2022年3月号掲載
メタバースとは何か ネット上の「もう一つの世界」
- 著者
- 出版社
- 発行日2022年1月30日
- 定価902円
- ページ数246ページ
※『TOPPOINT』にお申し込みいただき「月刊誌会員」にご登録いただくと、ご利用いただけます。

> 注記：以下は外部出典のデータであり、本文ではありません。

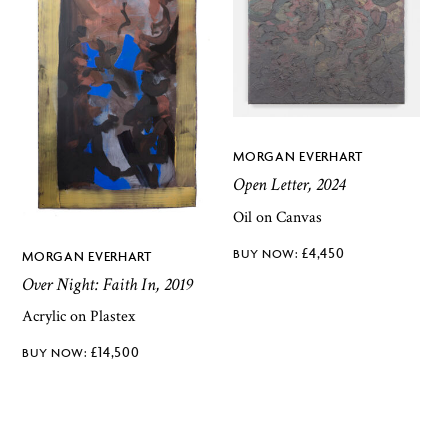
MORGAN EVERHART
Open Letter, 2024
Oil on Canvas
£
4,450
MORGAN EVERHART
Over Night: Faith In, 2019
Acrylic on Plastex
£
14,500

※最新号以前に掲載の要約をご覧いただくには、別途「月刊誌プラス会員」のお申し込みが必要です。
著者紹介
概要
「メタバース」とは、ゲームやアニメなどの世界観に基づく、リアルとは違う“もう1つの世界”のこと。インターネットにおいて、SNSの次のキラーサービスといわれる。うまく使えば自分の生活を良くし、ビジネスにも活かせる。そんなメタバースの全容を、情報技術、そしてサブカルチャーをよく知る著者がわかりやすく説く。
要約
メタバースとは何か?
「メタバース」。この言葉は、まだ辞書には載っていないが、辞書的な定義を書けば「サイバー空間における仮想世界」になるだろう。
では、その世界はどのようなものなのか?
アイドルはなぜグループ化したか?
かつて、アイドルは個人として売り出された。それが、グループで売るものになった。なぜか?

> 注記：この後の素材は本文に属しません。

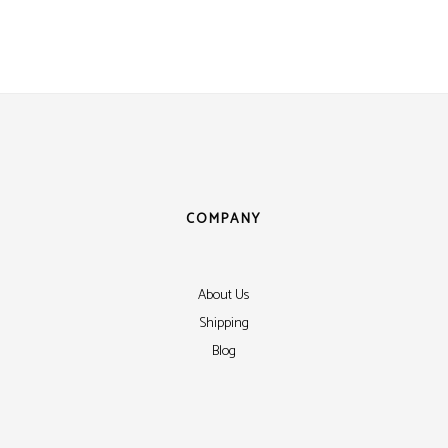
ens
ex
t Knight
m Sensor
 / Autocall
COMPANY
About Us
Shipping
Blog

以前、人々の価値観は一様だった。理想の異性像もよく似ていた。だから、1人のアイドルが理想の異性像を引き受けることもできた。
しかし、今日、人々の価値観は多様になり、異性への要求も多様になった。すると、1人の人間がこれらを引き受けるのは無理になる。だから、グループ化して、「これだけたくさん人がいれば、誰かは好きでしょ?」という売り方にする。これが一般的な解読である。
この解読も間違ってはいないが、「アイドルがなぜグループ化したか?」の回答には、「情報技術が進歩したから」を追加すべきだ。
情報技術の進歩が、楽曲をコピーするコストをほぼゼロにした。しかも音質が良い。このため、CDが売れず、アイドルは儲からなくなった。
そこでCDに代わって登場したのが、握手だ。握手はコピーできない。握手をするたびにお金が落ちてくるなら、手の数は多い方がいい。だから、アイドルはグループ化しなければならなかった。
進歩する仮想現実
この「握手会商法」を脅かす技術が、仮想現実(Virtual Reality:VR)である。
VRは、体験をデジタルコピーする技術だ。まだ発展の過渡期にある技術であるため、「VRで握手したから、もう本物のアイドルのイベントには行かなくていい」とはなっていない。しかし、5年後、10年後にVRでの体験の価値が、現実でのそれを上回る可能性は十分にある。
現在、VR体験は視覚と聴覚に偏っているが、視覚情報の大幅な進歩に加えて、触覚や嗅覚、味覚まで加えた体験が研究されている。これらが、技術を尖らせていくことで、現実と変わりがないような疑似現実へと発展していく可能性がある。